I noticed this interesting story that came up this morning over refugees in Germany.
Tubingen is this town down in Baden-Wurttemberg (southern-half of Germany).....with a population of roughly ninety-thousand residents. The chief business around this city is mostly related to the university. It's a shock when you note that the university has almost ten thousand employees and almost twenty-eight thousand students. When you want to talk politics about the town....it's a youth-driven agenda or a university-driven agenda.
Well....the mayor (a Green Party member) has come upon this problem of housing the refugees coming into Tubingen.
There is a little-known law in Germany that allows mayors, under certain conditions, to temporarily seize homes in a local area. As much as I've figured out.....it relates to public safety but there's not a lot of discussion by German legal folks over the application in this sense.
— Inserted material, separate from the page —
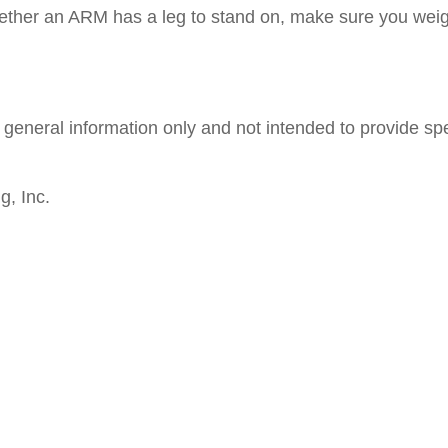
whether an ARM has a leg to stand on, make sure you we
nd general information only and not intended to provide s
g, Inc.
The mayor says if necessary.....he'll seize empty houses within Tubingen and utilize them for several months to handle the incoming refugees to his city.
Naturally, this type of talk has triggered some opposition comments over the legality of using state laws to temporarily confiscate private property. After the utilization (say six months of refugee use), then there's the question of damages and how the state pays the private owner for this.
My humble guess is that legal efforts would occur and draw this into a two-year German court battle. The use of the law in this case? It might be employed on one occasion and then get dragged out long enough to make it more of a comedy act than a legal standing.